Remember all the concerns about GMail reading people’s emails with the goal of displaying targeted ads? I was among those expressing reservations back when the service was first introduced. I continue to believe that it is important to be generally conscious about how much of our email and other activities are stored and potentially analyzed by Google and other service providers. Nonetheless, it’s also interesting to pause on occasion to see the level of sophistication – or lack thereof – that some of these services have reached nowadays.
Sometimes I am surprised by how well the ads on the sidebar match the content of my messages. For example, from very little text, GMail seems to be able to tell if a conversation is conducted in another language and serves up ads consistent with the language of the correspondance (here I’m referring to some experiences with Hungarian). It may be that it’s tracking the route the email took. None of the email address domains end in .hu so no clues there.

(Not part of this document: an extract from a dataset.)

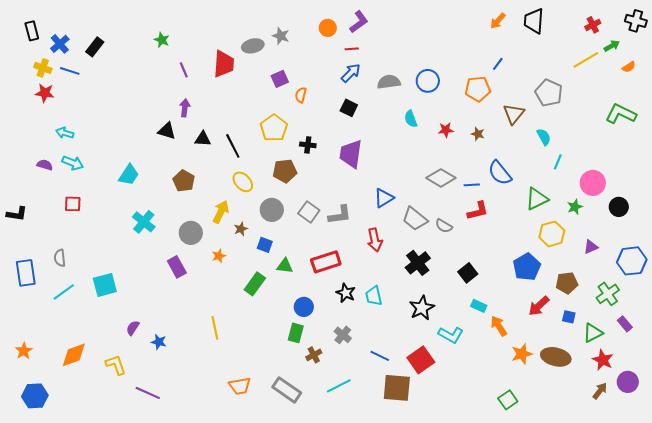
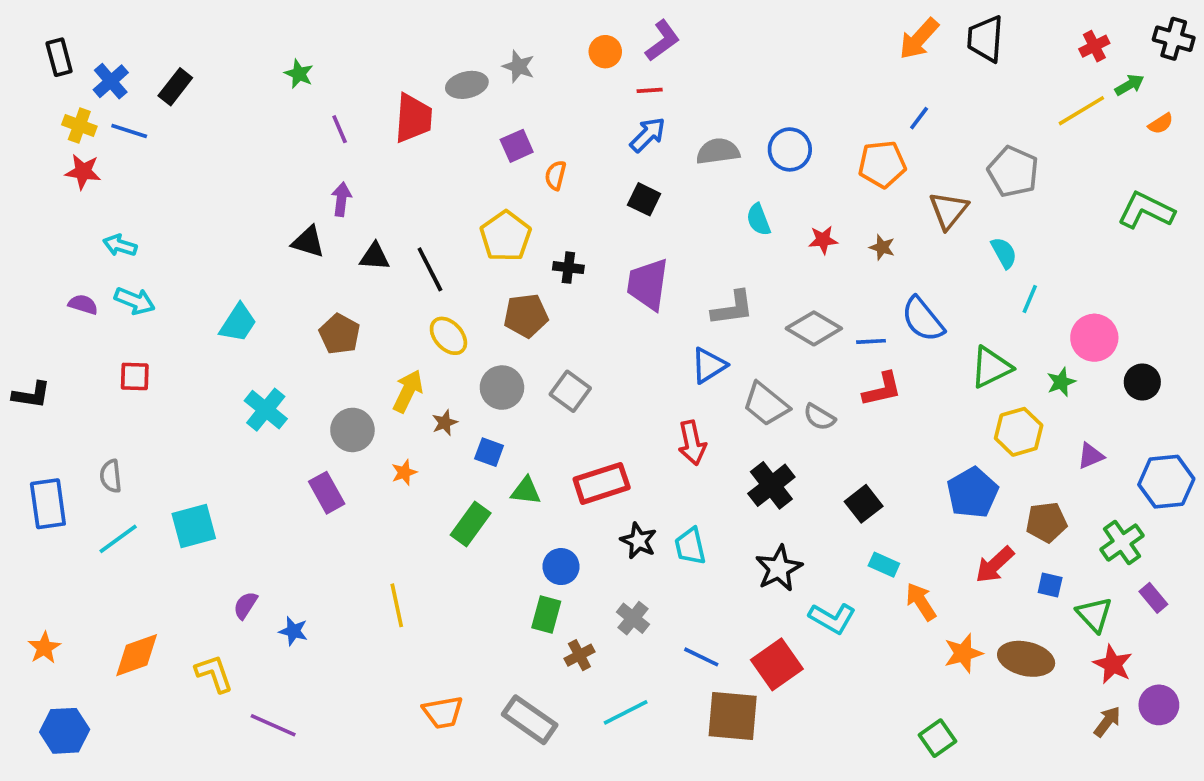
orange arrow: (498, 21) -> (919, 39), size x1.4
gray L-shape: (340, 215) -> (733, 308), moved
green triangle: (593, 333) -> (1094, 615), turned -45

Today, however, I was reminded that there is still considerable room for improvement in the system. I am in the midst of corresponding with some friends about an evening outing consisting of drinks, dinner and possibly dancing. There is no information in the messages about the location of all this (even at the city-level) so it’s hard for the ads to be targeted in that way. Our email addresses either end in gmail.com or educational institutions scattered across the country so even if GMail analyzed that information, it wouldn’t help in this case. We also haven’t mentioned any restaurant names to provide clues.
There is one piece of specific information that has come up, however: “I’m flexible (except the usual Thai food allergy problem).”

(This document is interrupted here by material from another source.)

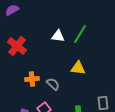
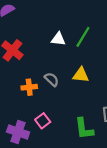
gray semicircle: (53, 84) -> (52, 79), moved

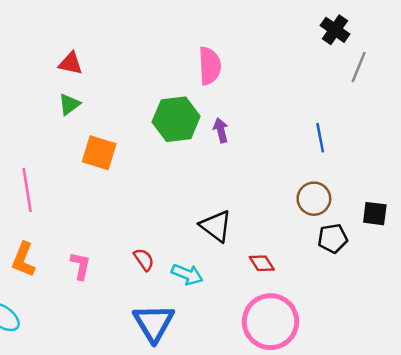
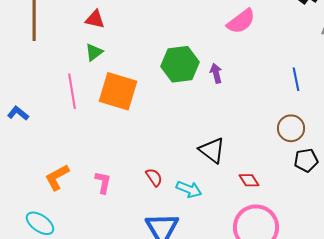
pink semicircle: (210, 66) -> (241, 21), moved, turned 56
orange square: (99, 153) -> (118, 91), size x1.4
pink line: (27, 190) -> (72, 91), moved
orange L-shape: (23, 260) -> (57, 177), turned 40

Given this note, it was curious to see a link to “Thai Restaurant Iowa”. The word “allergy” is right next to “Thai food” in the above sentence. So what are the chances that information about Thaid food restaurants is going to be of interest?
{ 23 comments }
Aaron_M 10.13.06 at 8:45 am
I am already thinking about Thai food…I guess the ad is working just fine. Although I think I would save money by going directly to Thailand instead of Iowa.

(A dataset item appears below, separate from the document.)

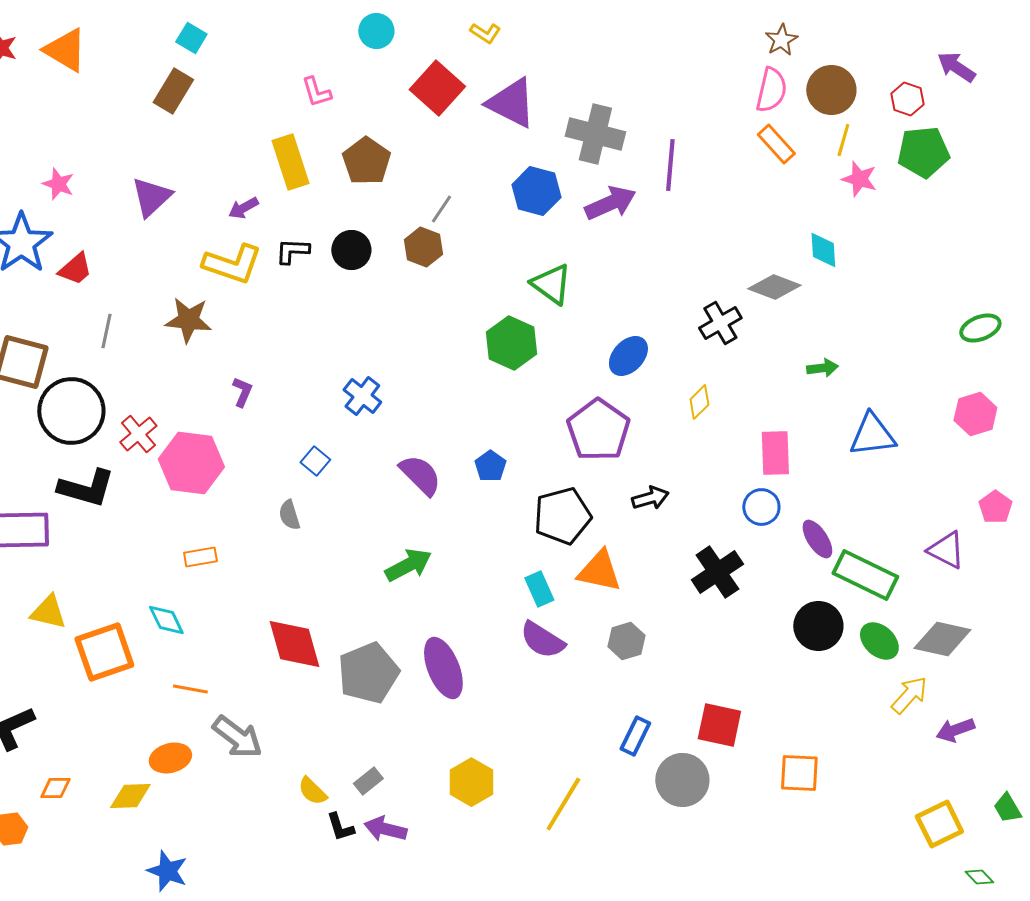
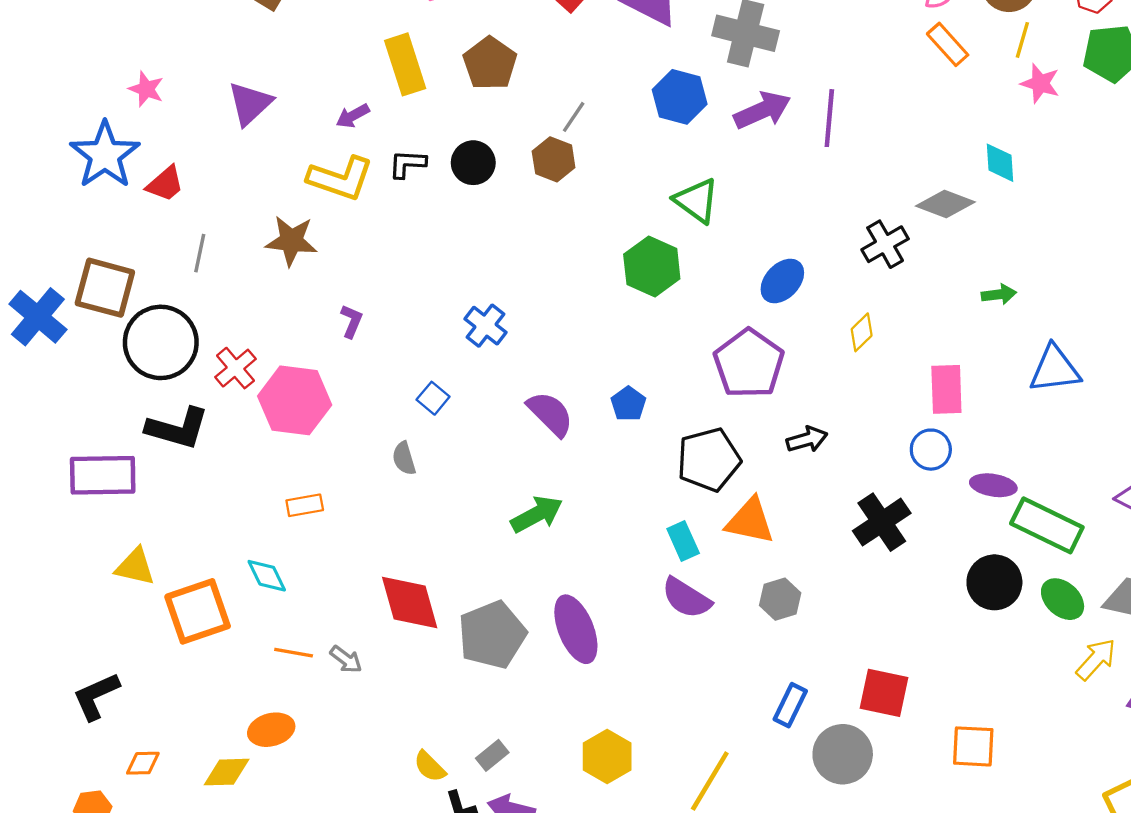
purple line: (670, 165) -> (829, 118), moved
purple ellipse: (817, 539) -> (993, 485), turned -48
gray arrow: (237, 737) -> (346, 659), moved, size x0.6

Doormat 10.13.06 at 9:30 am
My experiences have been pretty similar to Eszter’s in this regard. Sometimes it’s uncanny; like when a friend was admitted to hospital with a heart problem, and every add was for heart medicine: amazing given most of the emails were about other stuff, occasionally mentioning this mutual friend’s medical problems.
Sometimes it’s very general though. I’m a mathematician, so lots of my emails are to colleagues about very technical subjects: Googlemail generally realises we’re talking about maths, but almost always points me to undergrad websites, or, a favourite of mine, to the Delhi Times, which seems to run a weekly “finds in mathematics” column!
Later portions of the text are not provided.